JVM Arguments: -Xmn100M -Xms500M -Xmx2048M.

JVM Arguments: -Xmn100M -Xms500M -Xmx4096M.

And with Maven:

set MAVEN_OPTS=-Xmn100M -Xms500M -Xmx2048M

set MAVEN_OPTS=-Xmn100M -Xms500M -Xmx4096M

NOTE: I have tested it with various combinations of the JVM arguments.

I have studied the vtd-xml site and API docs and browsed numerous questions here and elsewhere. All the awnsers point to setting the JVM memory higher or adding more physical memory. The vtd-xml website refer to memory usage of 1.3x-1.5x the xml file size but if using 64bit one should be able to process much larger files than available memerory. Surely it would also not be feasible to add 64Gb memory to process a 35Gb xml file.

Environment:

Windows 7 64 bit. 6Gb RAM. (Closed all other apps, 85% memory avaibale)

java version "1.7.0_09"

Java(TM) SE Runtime Environment (build 1.7.0_09-b05)

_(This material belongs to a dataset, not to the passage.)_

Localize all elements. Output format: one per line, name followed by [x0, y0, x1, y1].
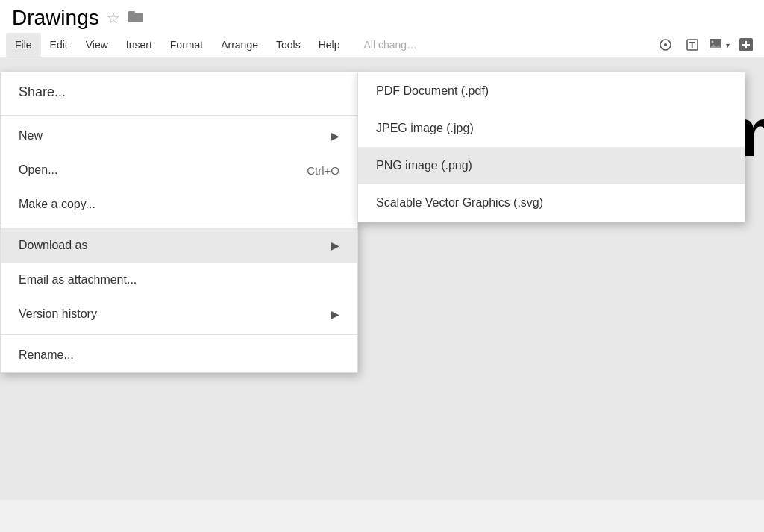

Java HotSpot(TM) 64-Bit Server VM (build 23.5-b02, mixed mode)

Eclipse Indigo

Maven 2

Running the example from both Eclipse and Maven throws the Out of memory exception.

Example code:

 import com.ximpleware.extended.VTDGenHuge;
 import com.ximpleware.extended.VTDNavHuge;
 import com.ximpleware.extended.XMLMemMappedBuffer;

 public class App {

/* first read is the longer version of loading the XML file */
public static void first_read() throws Exception{
XMLMemMappedBuffer xb = new XMLMemMappedBuffer();
    VTDGenHuge vg = new VTDGenHuge();
    xb.readFile("C:\\Temp\\partial_dbdump.xml");
    vg.setDoc(xb);
    vg.parse(true);
    VTDNavHuge vn = vg.getNav();
    System.out.println("text data ===>" + vn.toString(vn.getText()));
}   

/* second read is the shorter version of loading the XML file */
public static void second_read() throws Exception{
    VTDGenHuge vg = new VTDGenHuge();
    if (vg.parseFile("C:\\Temp\\partial_dbdump.xml",true,VTDGenHuge.MEM_MAPPED)){
        VTDNavHuge vn = vg.getNav();
        System.out.println("text data ===>" + vn.toString(vn.getText()));
    }
}

public static void main(String[] s) throws Exception{
    first_read();
    //second_read();
}

}

Error:

 Exception in thread "main" java.lang.OutOfMemoryError: Java heap space
at com.ximpleware.extended.FastLongBuffer.append(FastLongBuffer.java:209)
at com.ximpleware.extended.VTDGenHuge.writeVTD(VTDGenHuge.java:3389)
at com.ximpleware.extended.VTDGenHuge.parse(VTDGenHuge.java:1653)
at com.epiuse.dbload.App.first_read(App.java:14)
at com.epiuse.dbload.App.main(App.java:29)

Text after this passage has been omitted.